Moving south, we enter Sydney harbour on the morning of 23 December and head up past the Opera House and under the fantastic structure of the harbour bridge. Christmas Eve sees us with a crowd of thousands at Darling Harbour for a carol service then on to the cathedral for midnight service. Our planned quiet Christmas day on Sea Bunny was a huge success.

Being one of the thousands of boats out for the New Year fireworks is not recommended for the timid cruiser! It was a memorable, continually moving, vibrant experience.

The sheltered sailing and trekking in Middle Harbour, Broken Bay and the Ku-ring-gai Chase National Park was superb. Shark fear prevented us from swimming however hot.


On days when a squally southerly is forecast and the temperature is unbearable then the change will be prolonged and gusty. Our experience was when the forecast was for 30 knots of wind and there was 45-50 when the change came through with a clear sky. A 50 foot metal boat dragged through the anchorage towards the shore. While Tarzan helmed away from that vessel and the shore, Amazon woman let go all 65 metres of chain and anchor so Sea Bunny was free to go else where. We retrieved the tackle later. The weather prohibited us from making Tasmania and is a deciding factor for Sea Bunny to go up and round to Darwin next year ready for the crossing to Timor.

Boat Bits

This has been an expensive year. All Richard's hours of TLC could not save the generator and a new one was installed in Scarborough. The best bit is however that for the past five years the engine had been running in reverse because the propeller rotation had been wrongly specified. No wonder we hadn't been going as well as we thought we should!
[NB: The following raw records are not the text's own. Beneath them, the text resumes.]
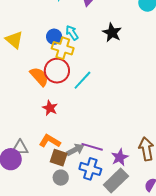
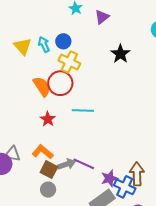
cyan arrow: (72, 33) -> (44, 44), moved
blue circle: (54, 37) -> (63, 41), moved
cyan line: (82, 80) -> (83, 110), moved, turned 40
blue cross: (90, 169) -> (125, 187), moved

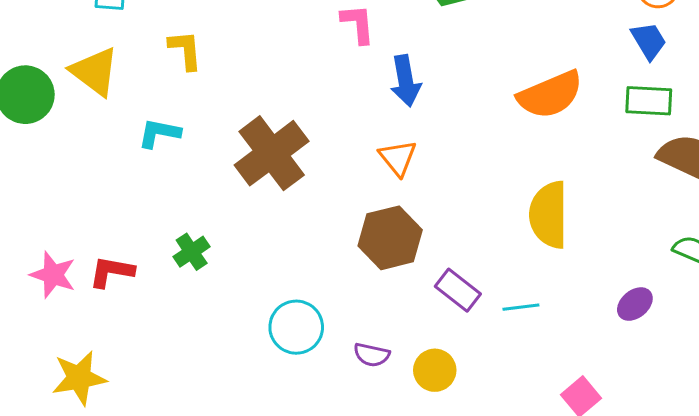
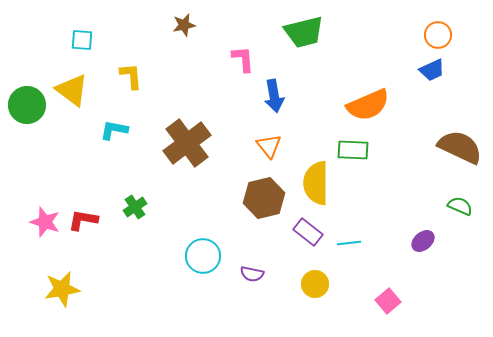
blue trapezoid: (649, 41) -> (432, 70), turned 96
green rectangle: (649, 101) -> (353, 150), moved
yellow semicircle: (549, 215) -> (316, 183), moved
yellow circle: (435, 370) -> (315, 284), moved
As a result in Sydney we had a new gearbox, shaft and propeller - this must be the most expensive place in the world to haul out (twice). On a less fraught note we have just taken delivery of new sails ready for next season.
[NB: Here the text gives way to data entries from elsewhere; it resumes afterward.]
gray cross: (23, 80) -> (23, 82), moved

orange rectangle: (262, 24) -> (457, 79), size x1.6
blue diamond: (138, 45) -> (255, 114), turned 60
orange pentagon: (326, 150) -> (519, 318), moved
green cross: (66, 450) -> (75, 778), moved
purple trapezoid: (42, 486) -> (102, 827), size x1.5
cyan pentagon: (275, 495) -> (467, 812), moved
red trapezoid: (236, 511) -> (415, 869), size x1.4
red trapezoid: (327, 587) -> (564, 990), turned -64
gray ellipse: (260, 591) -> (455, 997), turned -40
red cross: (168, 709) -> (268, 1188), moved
After the medical all clear we are UK bound. We rented so that all our children could be together for a week. It was hard organisation just after our arrival back but magical and we celebrated Richard's belated 60th birthday. It is good to see our grandsons aged 7 and 4 are developing so well. Catharine and Steve now have Archibald (born August 2006) and are making great first timers. Edinburgh (where we would live - if it wasn't for the weather) is where Susan's sister and mother (97) are. Richard's father and Sybil are in Bath fortunately not too far from family. There is never enough time and we could have doubled ours by staying with friends. Perhaps this is why our visits are always so sweet!